Production in Marrakech brought its own challenges, particularly with time constraints and limited access to equipment. Without the ability to rely on more traditional setups, the team had to find alternative solutions on the ground, building rigs and adapting to the environment in real time. “There were things we simply couldn’t get access to,” she says. “So we had to think laterally. That kind of problem-solving ended up shaping the energy of the film in a really positive way.”

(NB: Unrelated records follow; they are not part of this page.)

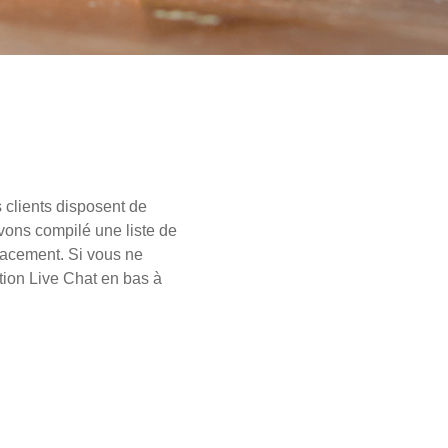
 clients disposent de
avons compilé une liste de
cacement. Si vous ne
ction Live Chat en bas à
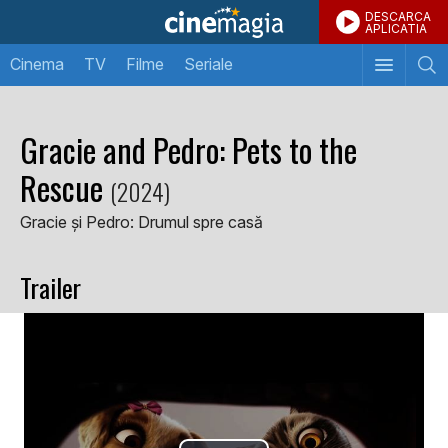
DESCARCA
APLICATIA
Cinema
TV
Filme
Seriale
Gracie and Pedro: Pets to the
Rescue
(2024)
Gracie și Pedro: Drumul spre casă
Trailer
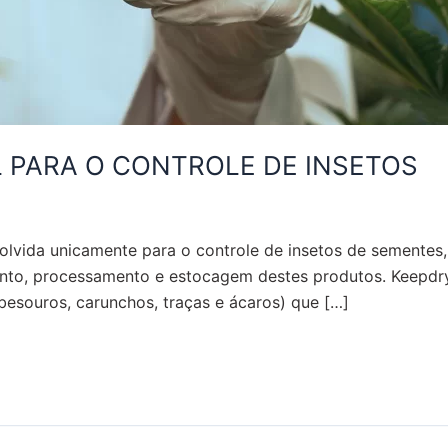
 PARA O CONTROLE DE INSETOS
vida unicamente para o controle de insetos de sementes, g
nto, processamento e estocagem destes produtos. Keepdry 
(besouros, carunchos, traças e ácaros) que […]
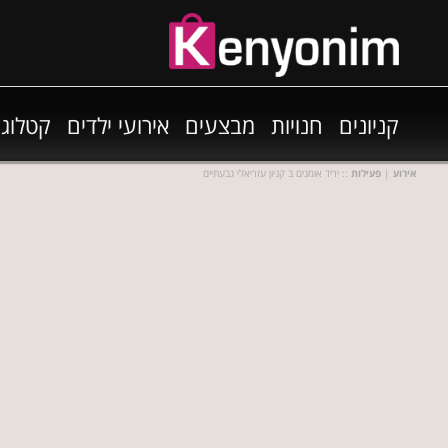
קניונים
חנויות
מבצעים
אירועי ילדים
קטלוגי
אירוע
|
פעילות
:: יריד אומנים ב קניון עזריאלי גבעתיים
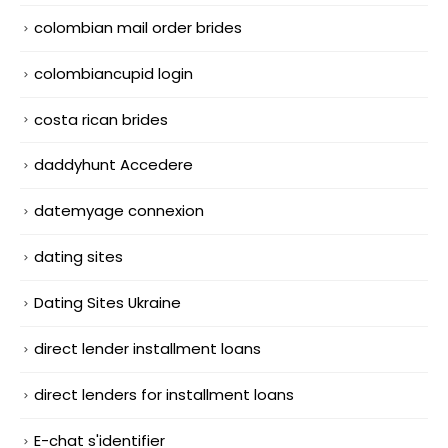
colombian mail order brides
colombiancupid login
costa rican brides
daddyhunt Accedere
datemyage connexion
dating sites
Dating Sites Ukraine
direct lender installment loans
direct lenders for installment loans
E-chat s'identifier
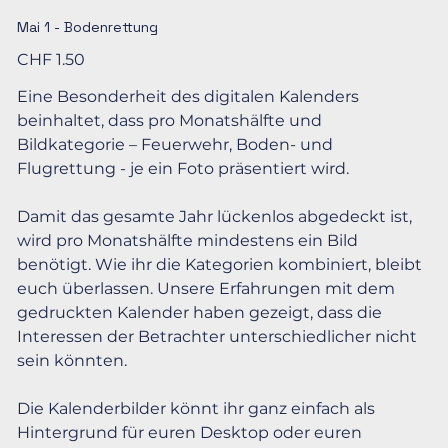
Mai 1 - Bodenrettung
Preis
CHF 1.50
Eine Besonderheit des digitalen Kalenders
beinhaltet, dass pro Monatshälfte und
Bildkategorie – Feuerwehr, Boden- und
Flugrettung - je ein Foto präsentiert wird.
Damit das gesamte Jahr lückenlos abgedeckt ist,
wird pro Monatshälfte mindestens ein Bild
benötigt. Wie ihr die Kategorien kombiniert, bleibt
euch überlassen. Unsere Erfahrungen mit dem
gedruckten Kalender haben gezeigt, dass die
Interessen der Betrachter unterschiedlicher nicht
sein könnten.
Die Kalenderbilder könnt ihr ganz einfach als
Hintergrund für euren Desktop oder euren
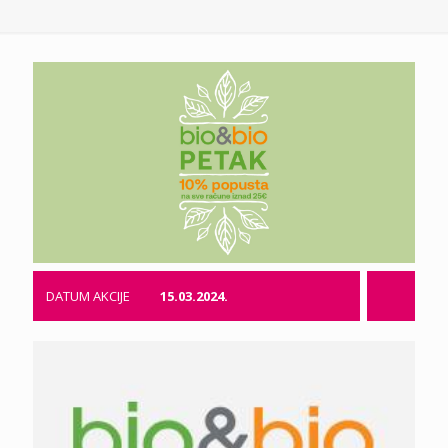
DATUM AKCIJE
15.03.2024.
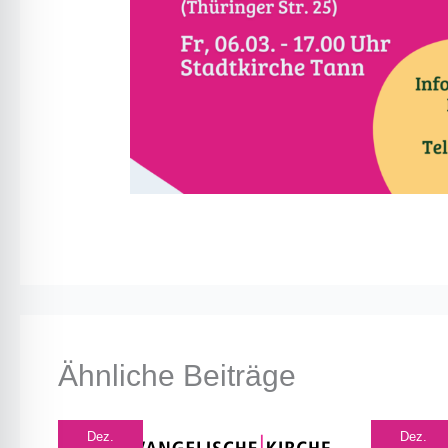
Ähnliche Beiträge
Dez.
Dez.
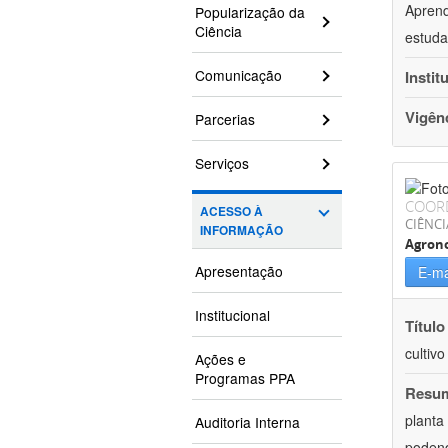
Aprend
Popularização da
Ciência
estuda
Comunicação
Instit
Vigên
Parcerias
Serviços
COOR
ACESSO À
CIÊNCI
INFORMAÇÃO
Agron
Apresentação
E-ma
Institucional
Título
cultiv
Ações e
Programas PPA
Resu
planta
Auditoria Interna
podend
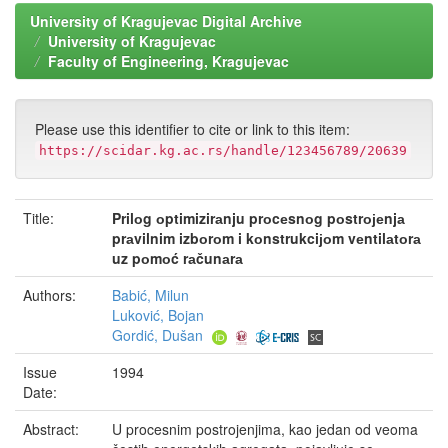
University of Kragujevac Digital Archive
University of Kragujevac
Faculty of Engineering, Kragujevac
Please use this identifier to cite or link to this item:
https://scidar.kg.ac.rs/handle/123456789/20639
Title:
Prilоg оptimizirаnju prоcеsnоg pоstrојеnjа
prаvilnim izbоrоm i kоnstrukciјоm vеntilаtоrа
uz pоmоć rаčunаrа
Authors:
Babić, Milun
Luković, Bojan
Gordić, Dušan
Issue
1994
Date:
Abstract:
U procesnim postrojenjima, kao jedan od veoma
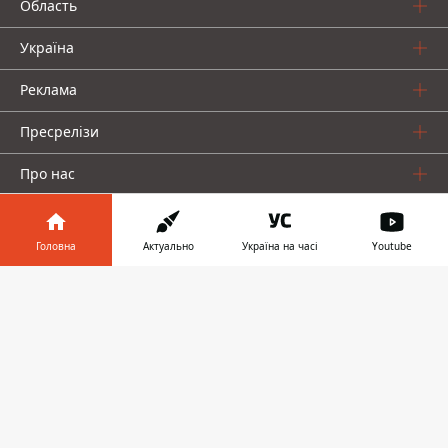
Область
Україна
Реклама
Пресрелізи
Про нас
Головна
Актуально
Україна на часі
Youtube
Інформатор у
Завантажити
телефоні
👉
Інформатор проекти
Інформатор Україна
Інформатор Київ
Інформатор Авто
© 2016-2026 Informator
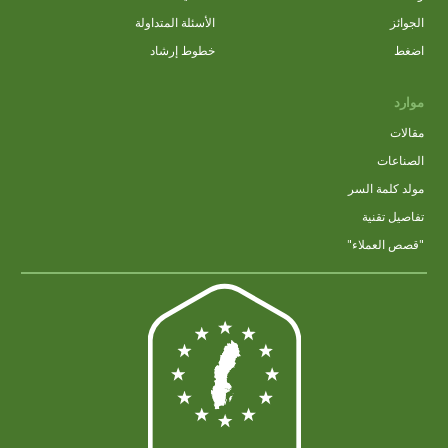
الجوائز
الأسئلة المتداولة
اضغط
خطوط إرشاد
موارد
مقالات
الصناعات
مولد كلمة السر
تفاصيل تقنية
"قصص العملاء"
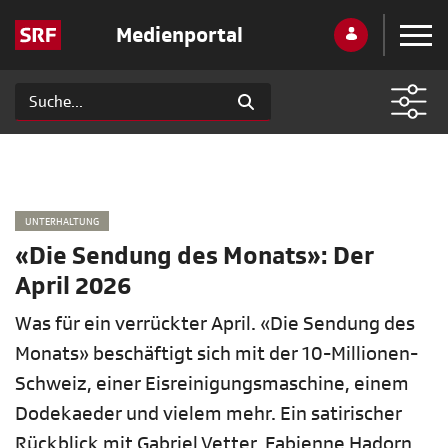
Medienportal
UNTERHALTUNG
«Die Sendung des Monats»: Der
April 2026
Was für ein verrückter April. «Die Sendung des
Monats» beschäftigt sich mit der 10-Millionen-
Schweiz, einer Eisreinigungsmaschine, einem
Dodekaeder und vielem mehr. Ein satirischer
Rückblick mit Gabriel Vetter, Fabienne Hadorn,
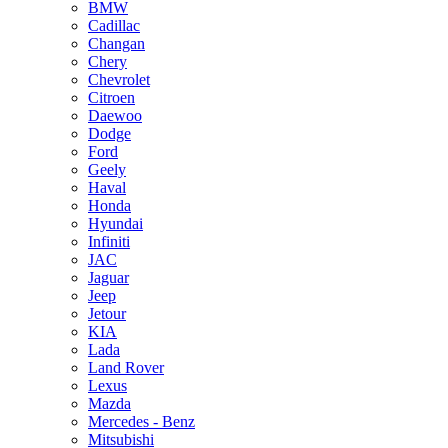
BMW
Cadillac
Changan
Chery
Chevrolet
Citroen
Daewoo
Dodge
Ford
Geely
Haval
Honda
Hyundai
Infiniti
JAC
Jaguar
Jeep
Jetour
KIA
Lada
Land Rover
Lexus
Mazda
Mercedes - Benz
Mitsubishi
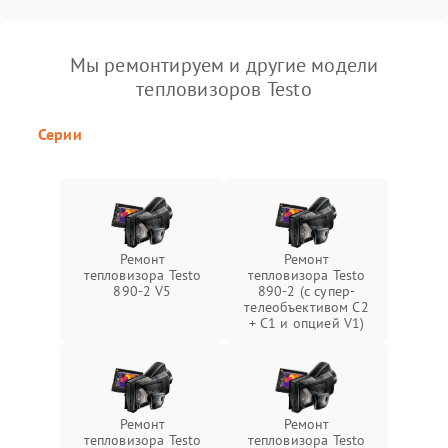
Мы ремонтируем и другие модели
тепловизоров Testo
Серии
Ремонт
Ремонт
тепловизора Testo
тепловизора Testo
890-2 V5
890-2 (c супер-
телеобъективом C2
+ C1 и опцией V1)
Ремонт
Ремонт
тепловизора Testo
тепловизора Testo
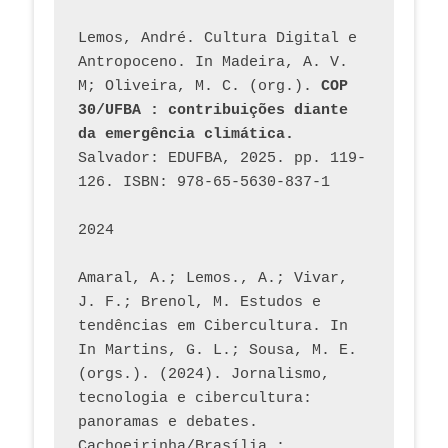
Lemos, André. Cultura Digital e 
Antropoceno. In Madeira, A. V. 
M; Oliveira, M. C. (org.). 
COP 
30/UFBA : contribuições diante 
da emergência climática.
Salvador: EDUFBA, 2025. pp. 119-
126. ISBN: 978-65-5630-837-1
2024
Amaral, A.; Lemos., A.; Vivar, 
J. F.; Brenol, M. Estudos e 
tendências em Cibercultura. In 
In Martins, G. L.; Sousa, M. E. 
(orgs.). (2024). Jornalismo, 
tecnologia e cibercultura: 
panoramas e debates. 
Cachoeirinha/Brasília : 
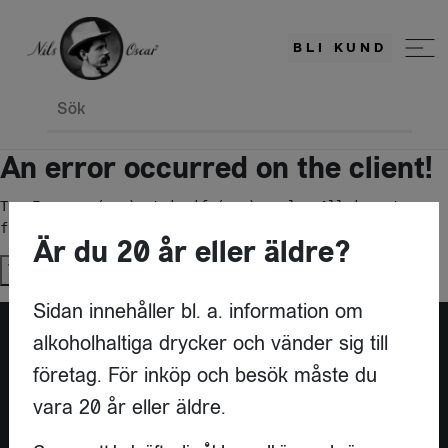
BLI KUND
Sök
An error occurred on the client!
TypeError: c(...).stringify(...).replaceAll is not a 
function
Är du 20 år eller äldre?
Try again
Sidan innehåller bl. a. information om
alkoholhaltiga drycker och vänder sig till
företag. För inköp och besök måste du
vara 20 år eller äldre.
KONTAKT
NILS OSCAR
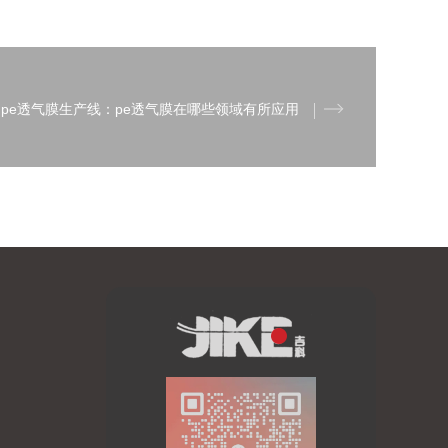
pe透气膜生产线：pe透气膜在哪些领域有所应用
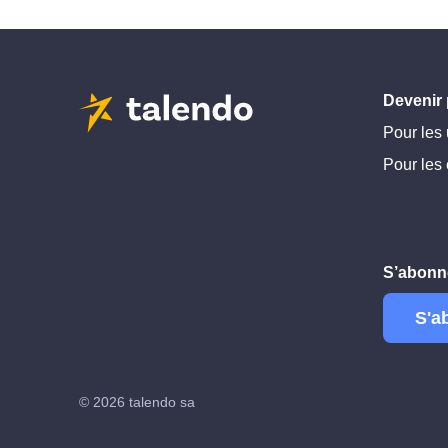
Devenir 
Pour les 
Pour les 
S’abonne
S'a
© 2026 talendo sa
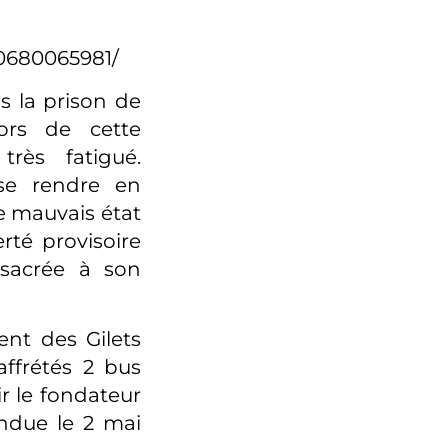
0680065981/
s la prison de
ors de cette
très fatigué.
 se rendre en
le mauvais état
rté provisoire
nsacrée à son
nt des Gilets
ffrétés 2 bus
r le fondateur
endue le 2 mai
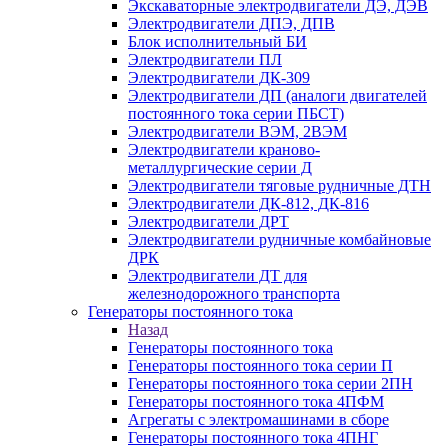
Экскаваторные электродвигатели ДЭ, ДЭВ
Электродвигатели ДПЭ, ДПВ
Блок исполнительный БИ
Электродвигатели ПЛ
Электродвигатели ДК-309
Электродвигатели ДП (аналоги двигателей
постоянного тока серии ПБСТ)
Электродвигатели ВЭМ, 2ВЭМ
Электродвигатели краново-
металлургические серии Д
Электродвигатели тяговые рудничные ДТН
Электродвигатели ДК-812, ДК-816
Электродвигатели ДРТ
Электродвигатели рудничные комбайновые
ДРК
Электродвигатели ДТ для
железнодорожного транспорта
Генераторы постоянного тока
Назад
Генераторы постоянного тока
Генераторы постоянного тока серии П
Генераторы постоянного тока серии 2ПН
Генераторы постоянного тока 4ПФМ
Агрегаты с электромашинами в сборе
Генераторы постоянного тока 4ПНГ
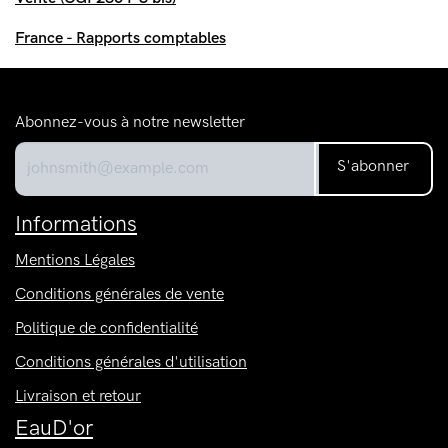
France - Rapports comptables
Abonnez-vous à notre newsletter
S'abonner
Informations
Mentions Légales
Conditions générales de vente
Politique de confidentialité
Conditions générales d'utilisation
Livraison et retour
EauD'or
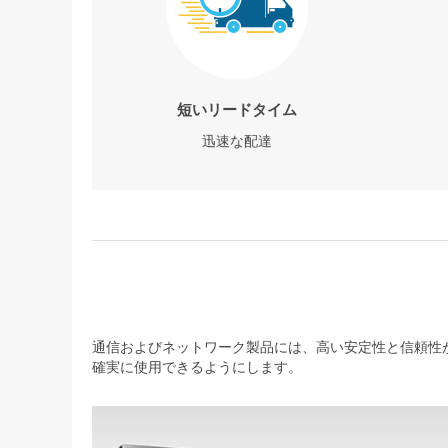
短いリードタイム
迅速な配達
通信およびネットワーク製品には、高い安定性と信頼性が
確実に使用できるようにします。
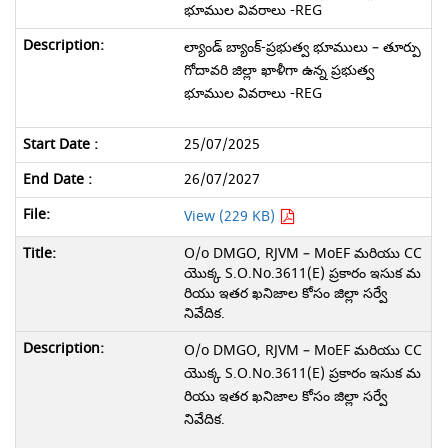
భూముల వివరాలు -REG
ల్యాండ్ బ్యాంక్-ప్రభుత్వ భూములు – తూర్పు
గోదావరి జిల్లా ఖాళీగా ఉన్న ప్రభుత్వ
భూముల వివరాలు -REG
25/07/2025
26/07/2027
View (229 KB)
O/o DMGO, RJVM – MoEF మరియు CC
యొక్క S.O.No.3611(E) ప్రకారం ఇసుక మ
రియు ఇతర ఖనిజాల కోసం జిల్లా సర్వే
నివేదిక.
O/o DMGO, RJVM – MoEF మరియు CC
యొక్క S.O.No.3611(E) ప్రకారం ఇసుక మ
రియు ఇతర ఖనిజాల కోసం జిల్లా సర్వే
నివేదిక.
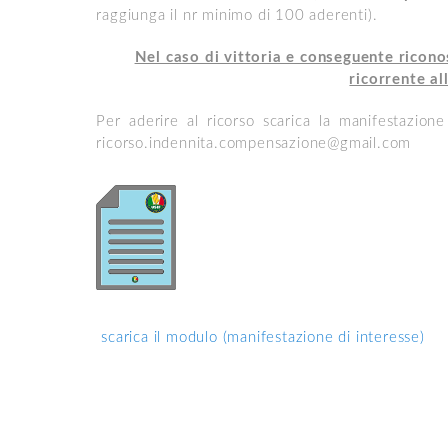
raggiunga il nr minimo di 100 aderenti).
Nel caso di vittoria e conseguente ricono
ricorrente al
Per aderire al ricorso scarica la manifestazion
ricorso.indennita.compensazione@gmail.com
scarica il modulo (manifestazione di interesse)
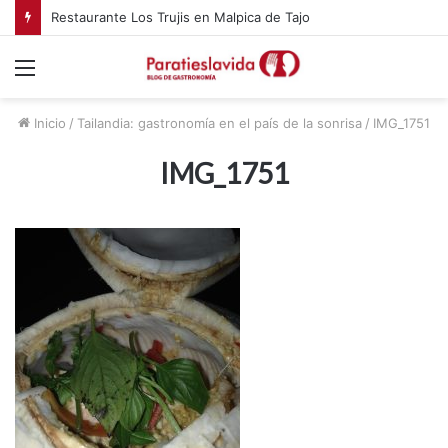
Restaurante Los Trujis en Malpica de Tajo
Menú
Inicio
/
Tailandia: gastronomía en el país de la sonrisa
/
IMG_1751
IMG_1751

For Sorcha Shepherd, Company Director and Executive Producer at Caviar: "Priya represents a new generation of multi-disciplinary directors, moving fluidly between design, creative direction and filmmaking without seeing boundaries between them. She brings a fully formed perspective to the work, both visually and conceptually, which shifts the dynamic from the outset. We’re moving towards more collaborative projects, where authorship is shared earlier on in the process. With Priya, that sense of ownership is very clear, she’s building worlds that feel personal, culturally grounded and relevant.

Brands like PUMA are embracing that shift, working with talent not just to execute, but to shape the narrative. This project is a strong example of what that kind of collaboration can unlock." For Ahluwalia, holding multiple roles is less about control and more about cohesion. “I care about the product, I care about the brand, and I care about the film as its own piece of work,” she says. “Because I was involved right across all of it, I didn’t feel the need to over-explain the product. It could just exist naturally within the story.”

The result is a film that prioritises feeling over performance. Its closing sequence, a loose, communal football game played at dusk, captures the tone Ahluwalia set out to achieve: something open, participatory and grounded in joy.

“It’s not about perfection,” she says. “It’s about people coming together and taking part. That’s what I wanted people to feel when they watch it.”

As more creatives move fluidly between disciplines, projects like this point to a broader evolution in commercial storytelling, one where the boundaries between design, direction and narrative continue to blur.